I decided to take a look at the distortion of the Hasselblad XCD 38 mm f/2.5 on the X2D. This being a thoroughly modern lens on an equally-modern camera, there are two kinds of distortion to consider. The first is the distortion the lens produces on the sensor, and the second is what you see after the distortion has been corrected automagically in your raw developer.
“Wait a minute!” I hear you saying, “If the distortion is corrected without my doing anything, how can we look at what it was before it was corrected?”
The camera does not actually correct the distortion. It merely puts instructions in the metadata that tell the raw developer to correct the distortion. Some raw developers, like Lightroom (Lr) and Adobe Camera Raw, look at the metadata and silently perform the corrections. Then you never see what the lens is actually doing. But some raw developers either ignore the correction instructions entirely or allow the user to defeat them.

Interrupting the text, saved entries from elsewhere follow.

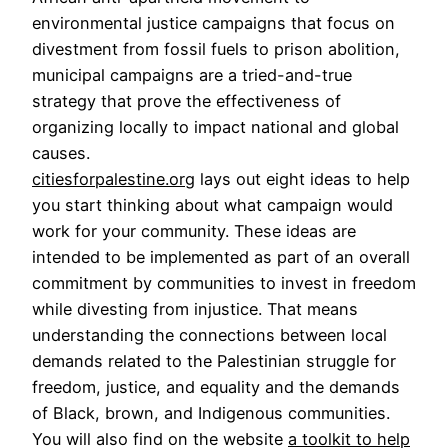
environmental justice campaigns that focus on
divestment from fossil fuels to prison abolition,
municipal campaigns are a tried-and-true
strategy that prove the effectiveness of
organizing locally to impact national and global
causes.
citiesforpalestine.org
lays out eight ideas to help
you start thinking about what campaign would
work for your community. These ideas are
intended to be implemented as part of an overall
commitment by communities to invest in freedom
while divesting from injustice. That means
understanding the connections between local
demands related to the Palestinian struggle for
freedom, justice, and equality and the demands
of Black, brown, and Indigenous communities.
You will also find on the website
a toolkit to help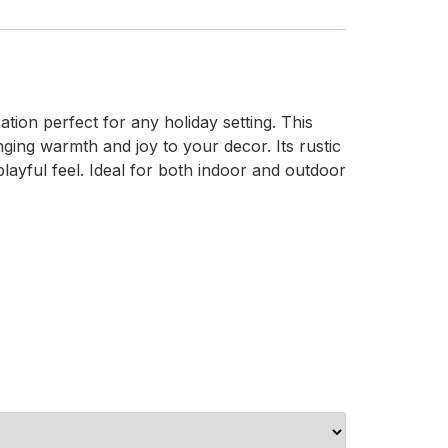
ion perfect for any holiday setting. This
nging warmth and joy to your decor. Its rustic
playful feel. Ideal for both indoor and outdoor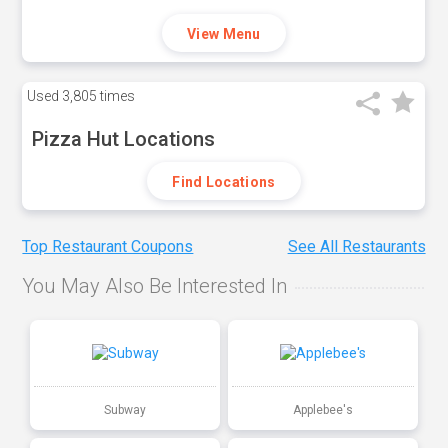
View Menu
Used
3,805 times
Pizza Hut Locations
Find Locations
Top Restaurant Coupons
See All Restaurants
You May Also Be Interested In
Subway
Applebee's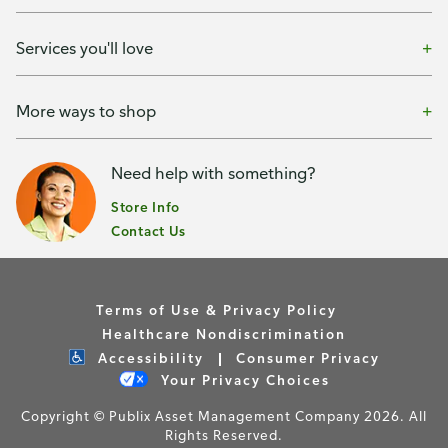
Services you'll love
More ways to shop
Need help with something?
Store Info
Contact Us
Terms of Use & Privacy Policy
Healthcare Nondiscrimination
Accessibility
Consumer Privacy
Your Privacy Choices
Copyright © Publix Asset Management Company 2026. All
Rights Reserved.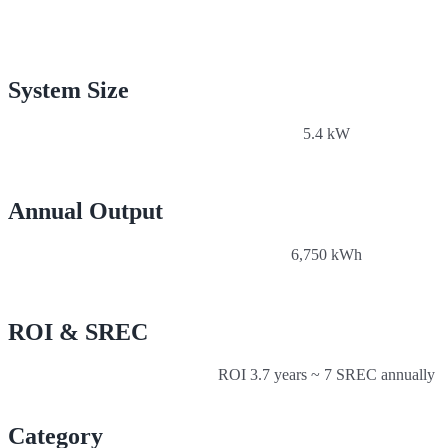
System Size
5.4 kW
Annual Output
6,750 kWh
ROI & SREC
ROI 3.7 years ~ 7 SREC annually
Category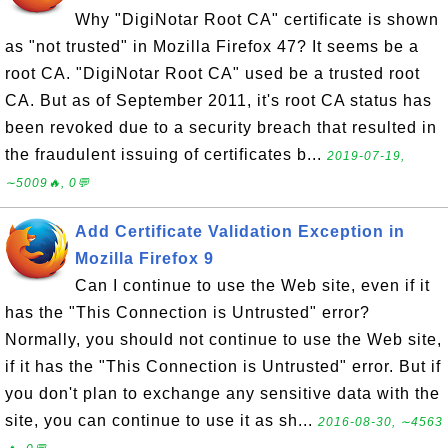
Why "DigiNotar Root CA" certificate is shown
as "not trusted" in Mozilla Firefox 47? It seems be a
root CA. "DigiNotar Root CA" used be a trusted root
CA. But as of September 2011, it's root CA status has
been revoked due to a security breach that resulted in
the fraudulent issuing of certificates b...
2019-07-19,
∼5009🔥, 0💬
Add Certificate Validation Exception in
Mozilla Firefox 9
Can I continue to use the Web site, even if it
has the "This Connection is Untrusted" error?
Normally, you should not continue to use the Web site,
if it has the "This Connection is Untrusted" error. But if
you don't plan to exchange any sensitive data with the
site, you can continue to use it as sh...
2016-08-30, ∼4563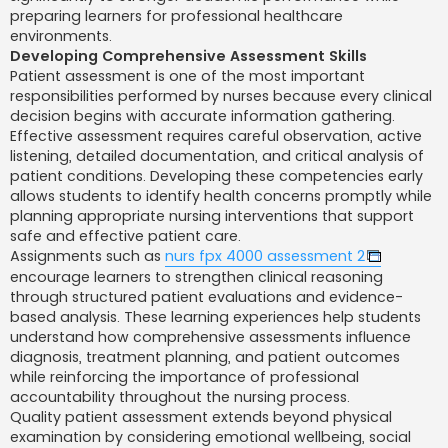
preparing learners for professional healthcare
environments.
Developing Comprehensive Assessment Skills
Patient assessment is one of the most important
responsibilities performed by nurses because every clinical
decision begins with accurate information gathering.
Effective assessment requires careful observation, active
listening, detailed documentation, and critical analysis of
patient conditions. Developing these competencies early
allows students to identify health concerns promptly while
planning appropriate nursing interventions that support
safe and effective patient care.
Assignments such as
nurs fpx 4000 assessment 2
encourage learners to strengthen clinical reasoning
through structured patient evaluations and evidence-
based analysis. These learning experiences help students
understand how comprehensive assessments influence
diagnosis, treatment planning, and patient outcomes
while reinforcing the importance of professional
accountability throughout the nursing process.
Quality patient assessment extends beyond physical
examination by considering emotional wellbeing, social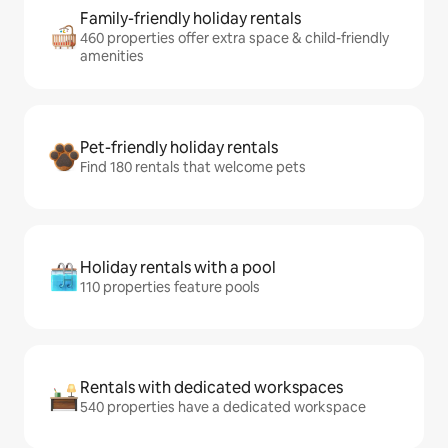
Family-friendly holiday rentals
460 properties offer extra space & child-friendly
amenities
Pet-friendly holiday rentals
Find 180 rentals that welcome pets
Holiday rentals with a pool
110 properties feature pools
Rentals with dedicated workspaces
540 properties have a dedicated workspace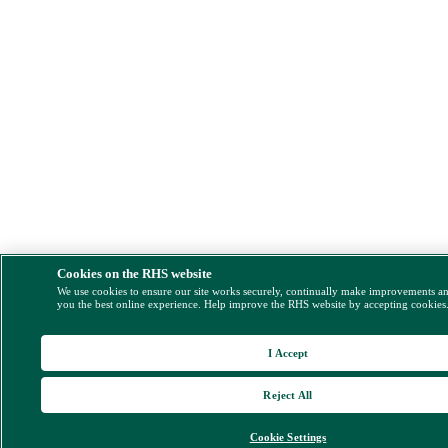
Cookies on the RHS website
We use cookies to ensure our site works securely, continually make improvements a
you the best online experience. Help improve the RHS website by accepting cookies
I Accept
Reject All
Cookie Settings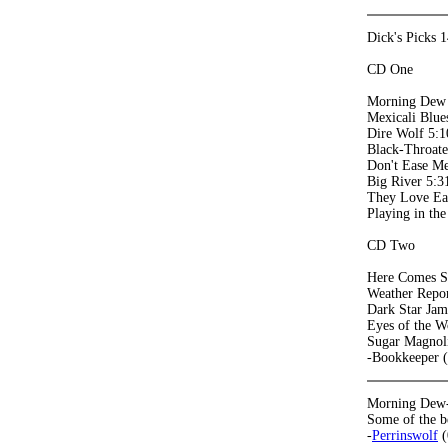
Dick's Picks 
CD One
Morning Dew
Mexicali Blue
Dire Wolf 5:1
Black-Throat
Don't Ease Me
Big River 5:3
They Love Ea
Playing in th
CD Two
Here Comes S
Weather Repor
Dark Star Jam
Eyes of the W
Sugar Magnol
-Bookkeeper 
Morning Dew-An
Some of the b
-
Perrinswolf
(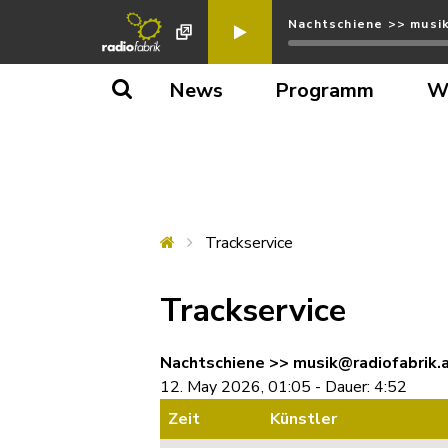
Nachtschiene >> musik
News
Programm
W
Trackservice
Trackservice
Nachtschiene >> musik@radiofabrik.a
12. May 2026, 01:05 - Dauer: 4:52
Zeit
Künstler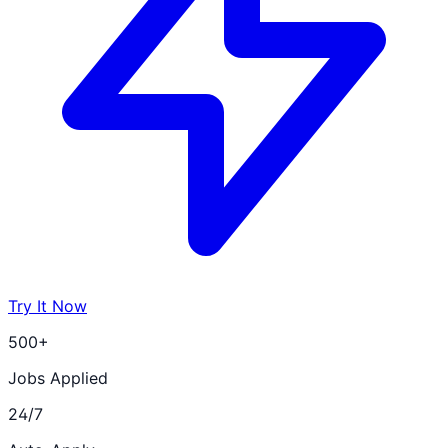
Try It Now
500+
Jobs Applied
24/7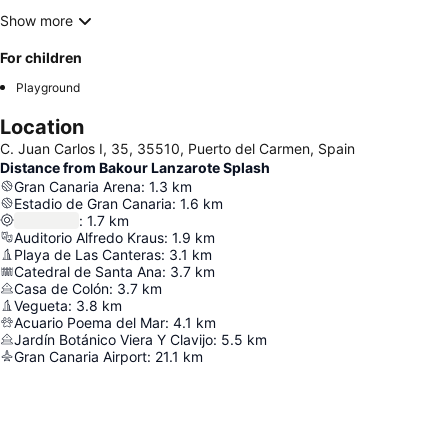
Show more
For children
Playground
Location
C. Juan Carlos I, 35, 35510, Puerto del Carmen, Spain
Distance from Bakour Lanzarote Splash
Gran Canaria Arena
:
1.3
km
Estadio de Gran Canaria
:
1.6
km
:
1.7
km
Auditorio Alfredo Kraus
:
1.9
km
Playa de Las Canteras
:
3.1
km
Catedral de Santa Ana
:
3.7
km
Casa de Colón
:
3.7
km
Vegueta
:
3.8
km
Acuario Poema del Mar
:
4.1
km
Jardín Botánico Viera Y Clavijo
:
5.5
km
Gran Canaria Airport
:
21.1
km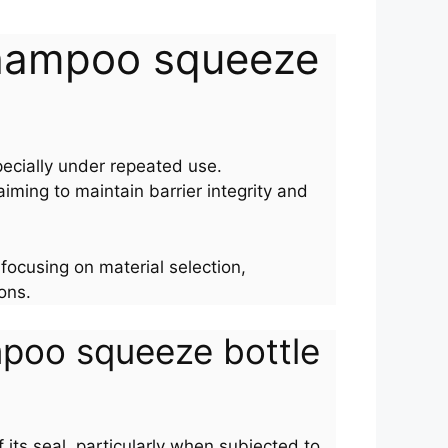
n shampoo squeeze
ecially under repeated use.
iming to maintain barrier integrity and
 focusing on material selection,
ons.
ampoo squeeze bottle
its seal, particularly when subjected to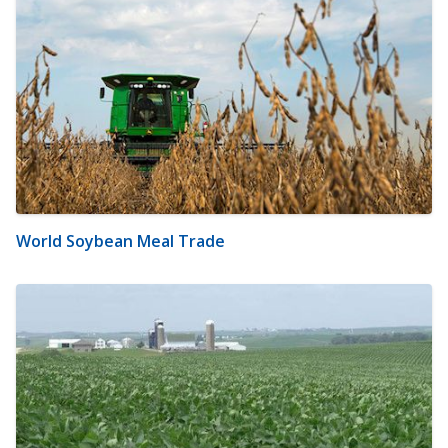
World Soybean Meal Trade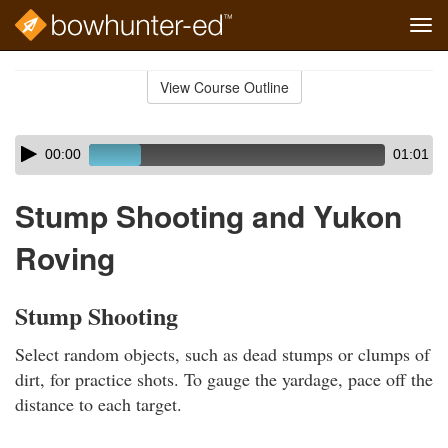
Tog
navi
Skip
to
View Course Outline
Course
main
Outline
content
Skip
Audio
00:00
01:01
audio
Player
player
Stump Shooting and Yukon
Roving
Stump Shooting
Select random objects, such as dead stumps or clumps of
dirt, for practice shots. To gauge the yardage, pace off the
distance to each target.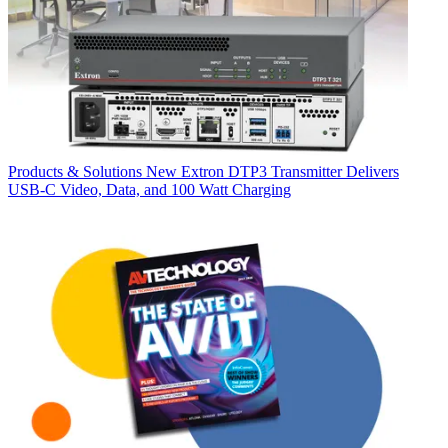
Products & Solutions
New Extron DTP3 Transmitter Delivers
USB‑C Video, Data, and 100 Watt Charging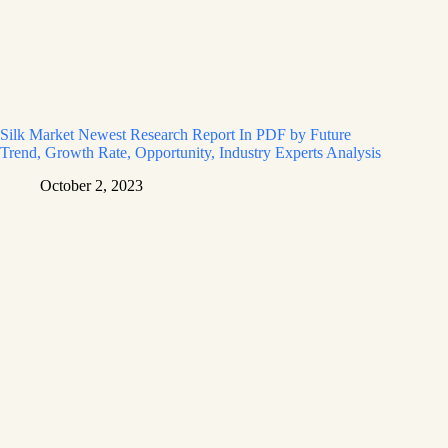
Silk Market Newest Research Report In PDF by Future
Trend, Growth Rate, Opportunity, Industry Experts Analysis
October 2, 2023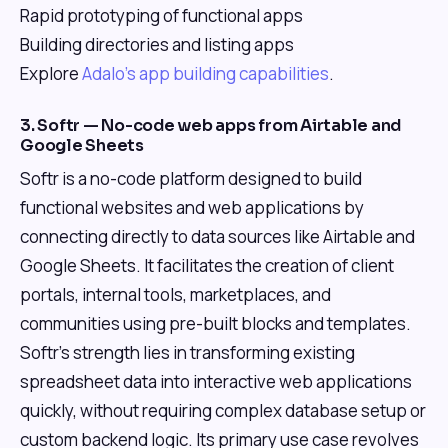
Rapid prototyping of functional apps
Building directories and listing apps
Explore
Adalo's app building capabilities
.
3. Softr — No-code web apps from Airtable and
Google Sheets
Softr is a no-code platform designed to build
functional websites and web applications by
connecting directly to data sources like Airtable and
Google Sheets. It facilitates the creation of client
portals, internal tools, marketplaces, and
communities using pre-built blocks and templates.
Softr's strength lies in transforming existing
spreadsheet data into interactive web applications
quickly, without requiring complex database setup or
custom backend logic. Its primary use case revolves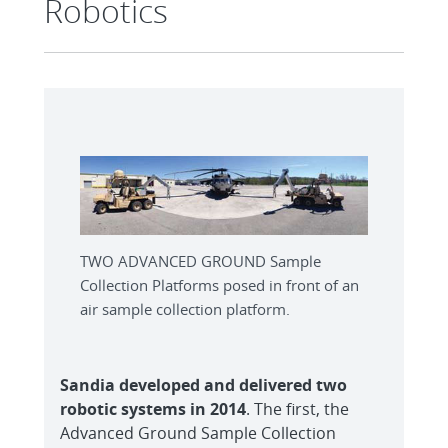
Robotics
TWO ADVANCED GROUND Sample
Collection Platforms posed in front of an
air sample collection platform.
Sandia developed and delivered two
robotic systems in 2014
. The first, the
Advanced Ground Sample Collection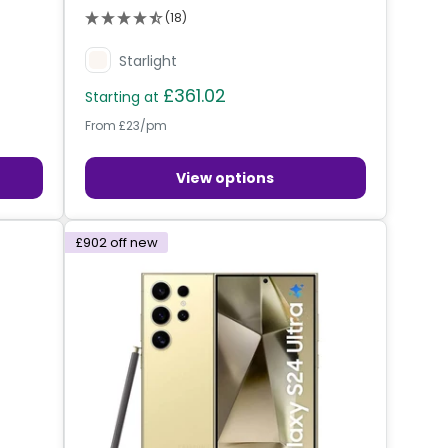
(18)
Starlight
£361.02
Starting at
From £23/pm
View options
£902
off new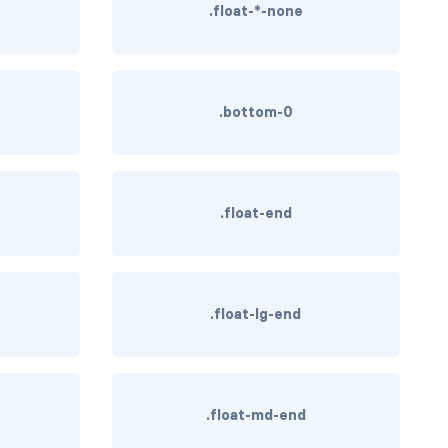
.float-*-none
.bottom-0
.float-end
.float-lg-end
.float-md-end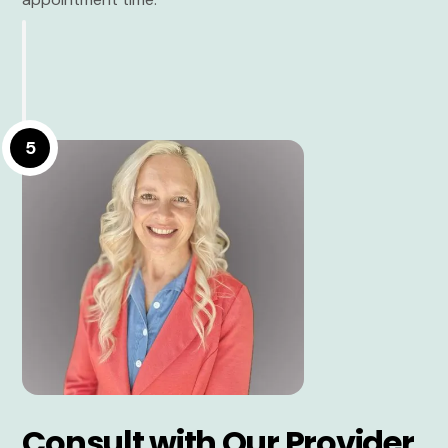
5
Consult with Our Provider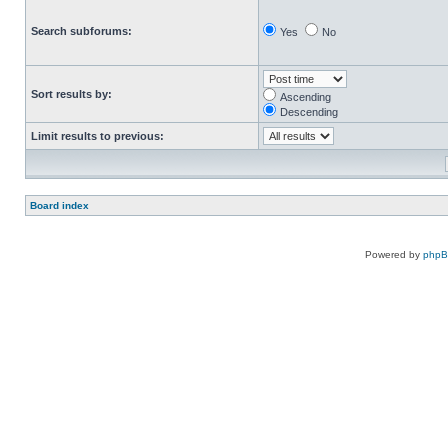
Search subforums:
Yes
No
Sort results by:
Ascending
Descending
Limit results to previous:
Board index
Powered by
php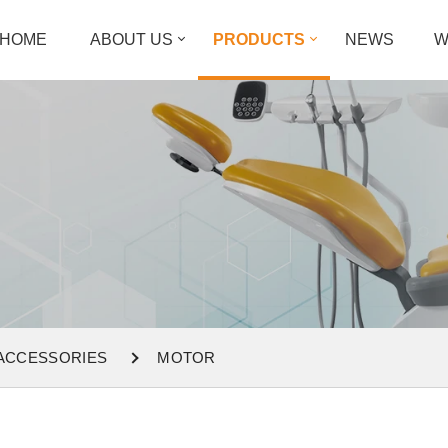
HOME
ABOUT US
PRODUCTS
NEWS
W
 ACCESSORIES
MOTOR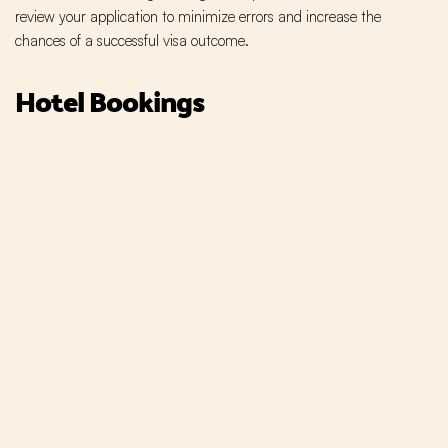
review your application to minimize errors and increase the
chances of a successful visa outcome.
Hotel Bookings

I used RawDigger to evade the corrections — which Lightroom may or may not be performing for a lens this new.
There is a tiny bit of pin cushion distortion.
Developed in Lightroom:
I looks like Lr isn’t performing any distortion corrections. But this lens really doesn’t need any such corrections, unless you’re fanatical about distortion.
I am surprised that this lens is so good uncorrected. Hasselblad was one of the first companies to embrace designing lenses to be smaller and simpler because they were meant to be used with software correction.